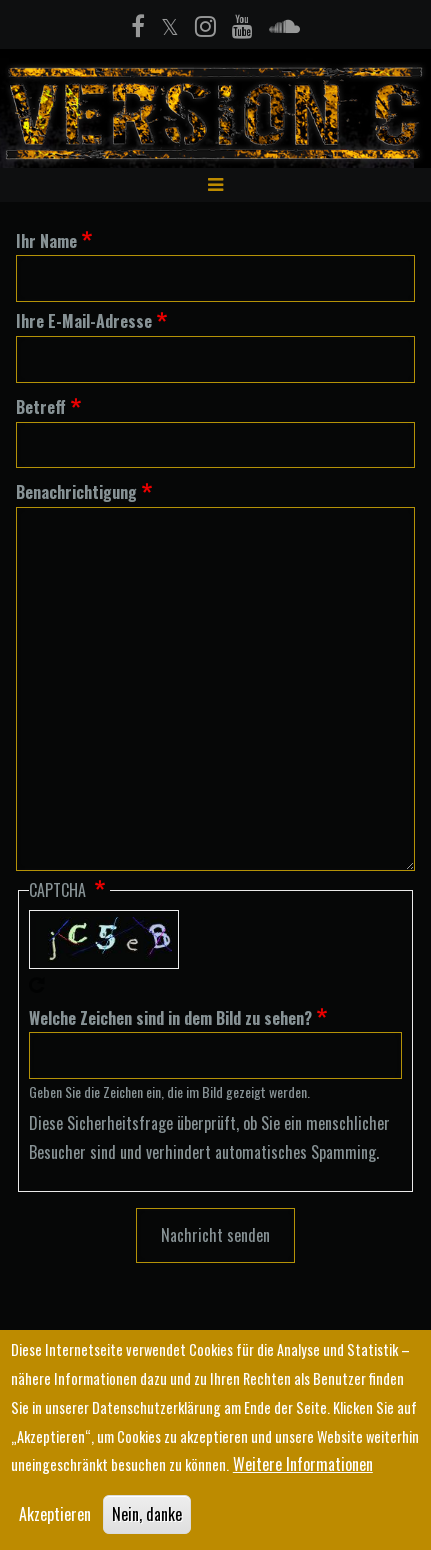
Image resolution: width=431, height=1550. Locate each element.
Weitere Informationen (303, 1467)
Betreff (41, 407)
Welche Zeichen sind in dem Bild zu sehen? (170, 1018)
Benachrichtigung (76, 492)
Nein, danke (147, 1517)
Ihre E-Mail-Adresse (84, 321)
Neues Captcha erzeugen (37, 985)
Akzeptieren (55, 1517)
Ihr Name (46, 241)
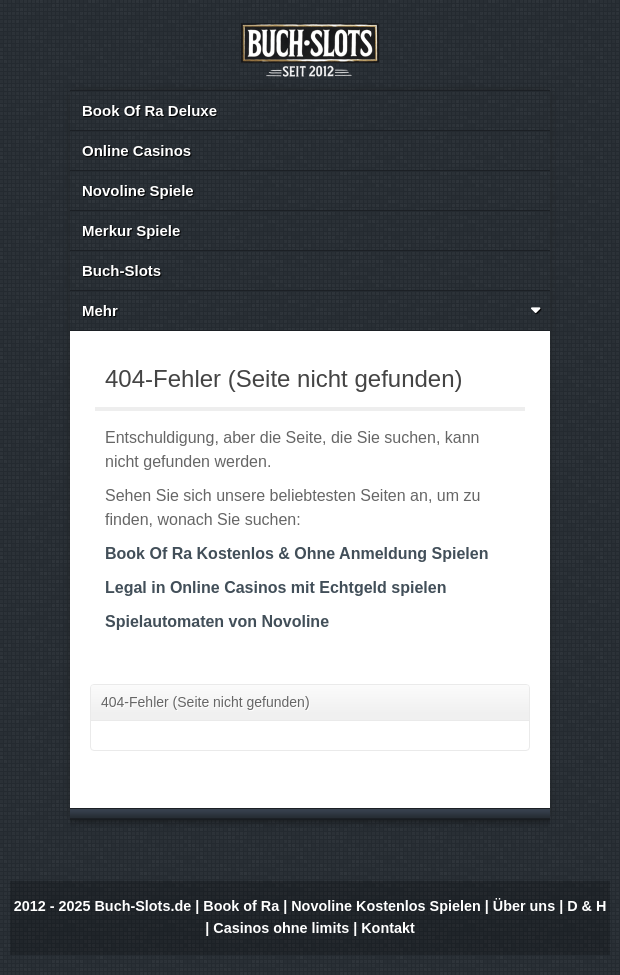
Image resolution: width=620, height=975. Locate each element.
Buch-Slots (121, 270)
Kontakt (388, 928)
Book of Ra (241, 906)
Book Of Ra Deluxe (149, 110)
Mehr (312, 310)
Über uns (524, 906)
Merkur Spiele (131, 230)
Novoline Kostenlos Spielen (386, 906)
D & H (586, 906)
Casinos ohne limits (281, 928)
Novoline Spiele (138, 190)
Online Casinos (136, 150)
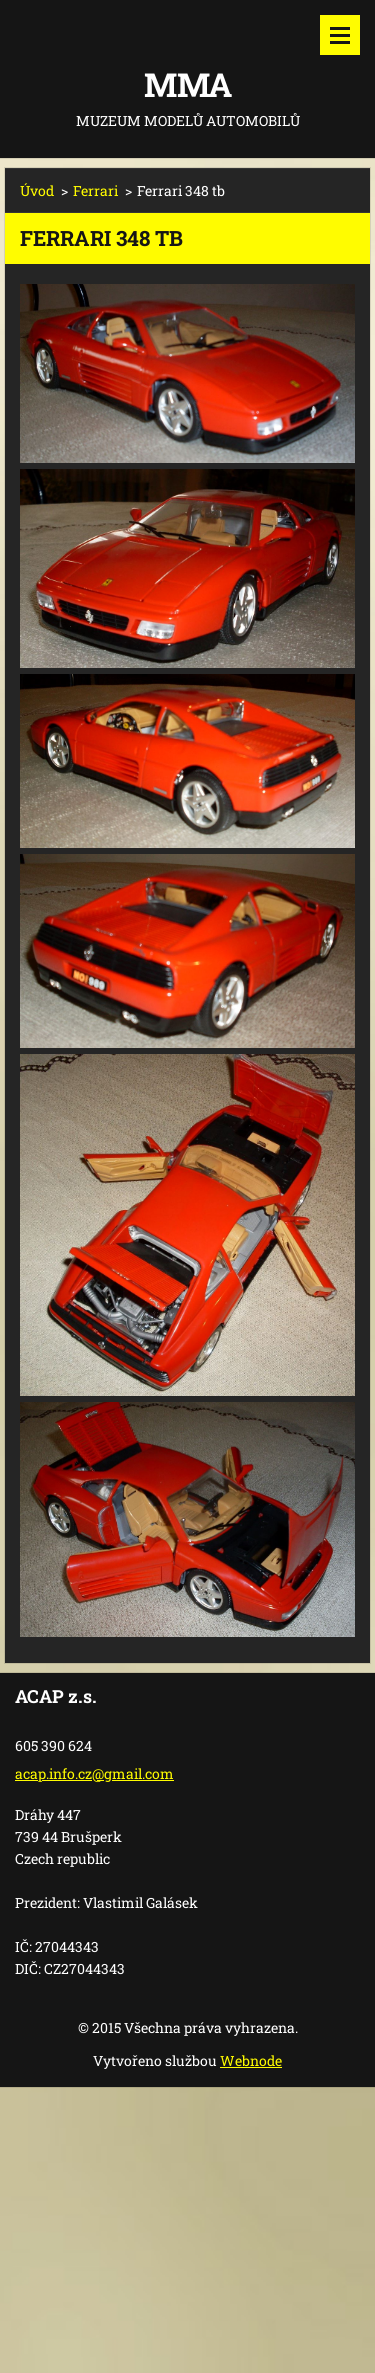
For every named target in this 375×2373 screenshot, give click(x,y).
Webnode (251, 2060)
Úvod (37, 190)
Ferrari (95, 190)
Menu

###

### WHAT THE EXERCISE ASKS
Since the pictures are not wanted, copy only the text of the records above, exactly.

### SOLUTION BELOW
Image resolution: width=431, height=1550. Locate each element.
Weitere Informationen (303, 1467)
Betreff (41, 407)
Welche Zeichen sind in dem Bild zu sehen? (170, 1018)
Benachrichtigung (76, 492)
Nein, danke (147, 1517)
Ihre E-Mail-Adresse (84, 321)
Neues Captcha erzeugen (37, 985)
Akzeptieren (55, 1517)
Ihr Name (46, 241)
Image resolution: width=620, height=975. Locate each element.
Buch-Slots (121, 270)
Kontakt (388, 928)
Book of Ra (241, 906)
Book Of Ra Deluxe (149, 110)
Mehr (312, 310)
Über uns (524, 906)
Merkur Spiele (131, 230)
Novoline Kostenlos Spielen (386, 906)
D & H (586, 906)
Casinos ohne limits (281, 928)
Novoline Spiele (138, 190)
Online Casinos (136, 150)
For every named target in this 375×2373 screenshot, give click(x,y).
Webnode (251, 2060)
Úvod (37, 190)
Ferrari (95, 190)
Menu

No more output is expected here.